People attend the Eighth Belt and Road Summit on September 13, 2023, in Hong Kong, China. (Photo by Hou Yu/China News Service/VCG via Getty Images)
As China pursues an aggressive agenda to replace the United States–led Bretton Woods economic system, Beijing’s weak economy presents Washington with a crucial opportunity. Hudson Senior Fellow Thomas J. Duesterberg recently released a report detailing how the US can take advantage. Watch or listen to his conversation with Hudson China Center Director Miles Yu and other China experts about the report’s findings. Key excerpts are below.
1. China seeks to overturn the post–World War II economic order, but Xi Jinping needs Joe Biden’s help to keep the Chinese economy afloat. This gives Washington leverage.
China is highly reliant on foreign capital and foreign markets for sustainable growth. An inability to increase revenues internally to meet the difficult domestic challenges of an aging population, inadequate pensions and medical care, and environmental degradation, among others—not to speak of the failure to deliver housing units paid for in advance by mortgaged households—all are causing sporadic political discontent as seen in mortgage strikes, popular opposition to COVID lockdowns, and deterioration of public services. The charm offensive that led to the Xi-Biden photo ops this month is recognition by Xi that he needs Western help to turn around his economy.

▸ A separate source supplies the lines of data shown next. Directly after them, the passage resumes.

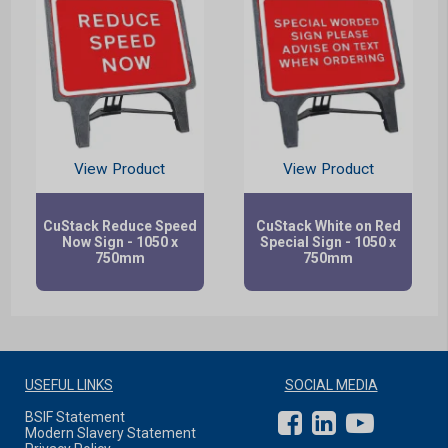
View Product
View Product
CuStack Reduce Speed
CuStack White on Red
Now Sign - 1050 x
Special Sign - 1050 x
750mm
750mm
USEFUL LINKS
SOCIAL MEDIA
BSIF Statement
Modern Slavery Statement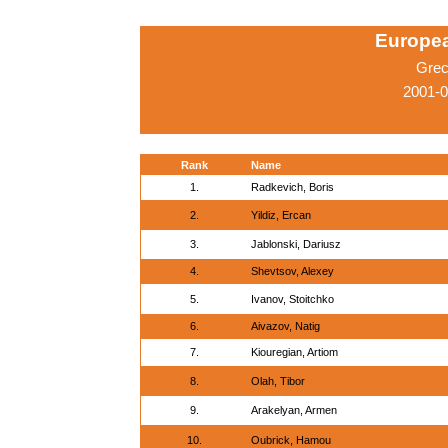
Europe
Grec
2001-0
Rank
Name
1.
Radkevich, Boris
2.
Yildiz, Ercan
3.
Jablonski, Dariusz
4.
Shevtsov, Alexey
5.
Ivanov, Stoitchko
6.
Aivazov, Natig
7.
Kiouregian, Artiom
8.
Olah, Tibor
9.
Arakelyan, Armen
10.
Oubrick, Hamou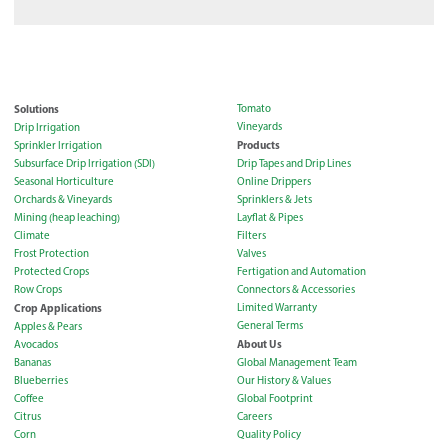
Solutions
Tomato
Vineyards
Drip Irrigation
Products
Sprinkler Irrigation
Subsurface Drip Irrigation (SDI)
Drip Tapes and Drip Lines
Seasonal Horticulture
Online Drippers
Orchards & Vineyards
Sprinklers & Jets
Mining (heap leaching)
Layflat & Pipes
Climate
Filters
Frost Protection
Valves
Protected Crops
Fertigation and Automation
Row Crops
Connectors & Accessories
Crop Applications
Limited Warranty
General Terms
Apples & Pears
About Us
Avocados
Bananas
Global Management Team
Blueberries
Our History & Values
Coffee
Global Footprint
Citrus
Careers
Corn
Quality Policy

So I argue that these problems give
American and allied policymakers the opportunity to exercise some leverage to convince Chinese leadership to change its mercantile policies and its programs to undermine the US-led Bretton Woods economic order. China’s aggressive use of these programs is a challenge to the economic and political vitality of the United States and its allies and to the post–World War II geopolitical order.
— Hudson Senior Fellow Thomas J. Duesterberg
2. If America seeks détente with China, it will help the Chinese Communist Party.
I think [the Asia-Pacific Economic Cooperation summit] revealed that policymakers here in Washington are interested in pursuing a path toward détente. A lot of the language that we heard from Xi Jinping himself about the world is big enough for the two of us is eerily reminiscent of what we even heard from [Nikita] Khrushchev during the Cold War about peaceful coexistence, right? Even the Biden administration’s China policy is rooted in an idea of competing while coexisting. It assumes a policy of détente. . . . It's important that we recognize that détente as a policy failed. . . . We pursued policies that were aimed at stability but counterintuitively extended
the Soviet system’s survival.
— Foundation for Defense of Democracies Senior Fellow Craig Singleton
3. Americans agree that the US should push back against China’s economic and ideological challenge.
I think there is something of a consensus that what China does economically is in many ways a threat to the United States. So that provides an opening to start looking at the larger ideological human rights questions. And as we observe how China treats its own people . . . [and] how it treats people around the world with whom they are engaged in economic programs, and as they give many forms of support to aggressors in these conflicts that we have in the Mideast and in Ukraine, I think there’s a growing recognition that these policies violate principles important to both the right and left. So these are elements that could go into a deeper, more values-based recognition of what China is really
up to. And I think there’s a basis for some consensus around those ideas.
— Hudson Senior Fellow Thomas J. Duesterberg
Quotes may be edited for clarity and length.